▶ GOAL OF THE EXERCISE
Your task is to copy the lines of the data below from the line holding "município de Rosário do Cat" through the line holding "apropriar-se da volumosa her", inclusive, exactly and with nothing added.

▶ SOURCE RECORDS
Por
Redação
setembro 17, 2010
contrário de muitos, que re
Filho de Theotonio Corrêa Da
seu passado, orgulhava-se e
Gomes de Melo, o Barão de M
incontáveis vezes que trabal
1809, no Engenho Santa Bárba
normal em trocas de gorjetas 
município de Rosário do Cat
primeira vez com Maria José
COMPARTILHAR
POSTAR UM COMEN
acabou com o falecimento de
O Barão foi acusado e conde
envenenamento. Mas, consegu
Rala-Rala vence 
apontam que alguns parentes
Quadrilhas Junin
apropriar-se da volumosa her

* * *

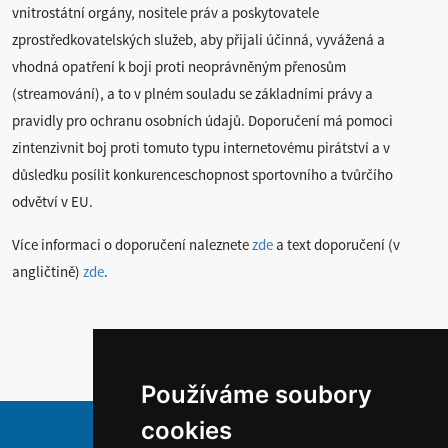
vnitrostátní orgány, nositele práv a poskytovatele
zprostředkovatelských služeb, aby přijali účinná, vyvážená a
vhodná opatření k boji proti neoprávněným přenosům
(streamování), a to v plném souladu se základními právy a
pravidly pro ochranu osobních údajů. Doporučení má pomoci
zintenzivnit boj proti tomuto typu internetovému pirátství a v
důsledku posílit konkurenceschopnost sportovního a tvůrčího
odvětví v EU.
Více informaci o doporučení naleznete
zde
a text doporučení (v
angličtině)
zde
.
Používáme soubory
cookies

...

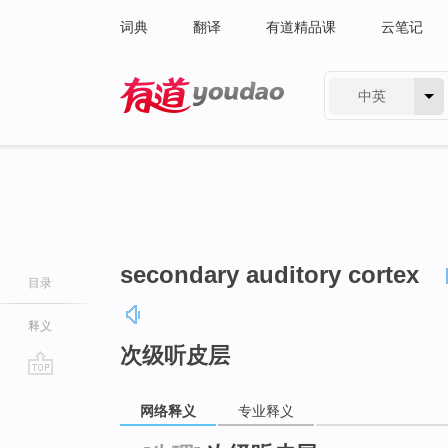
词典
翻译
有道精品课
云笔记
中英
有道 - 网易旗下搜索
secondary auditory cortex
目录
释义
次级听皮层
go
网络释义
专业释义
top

▶ EXERCISE RESPONSE
município de Rosário do Cat
primeira vez com Maria José
COMPARTILHAR
POSTAR UM COMEN
acabou com o falecimento de
O Barão foi acusado e conde
envenenamento. Mas, consegu
Rala-Rala vence 
apontam que alguns parentes
Quadrilhas Junin
apropriar-se da volumosa her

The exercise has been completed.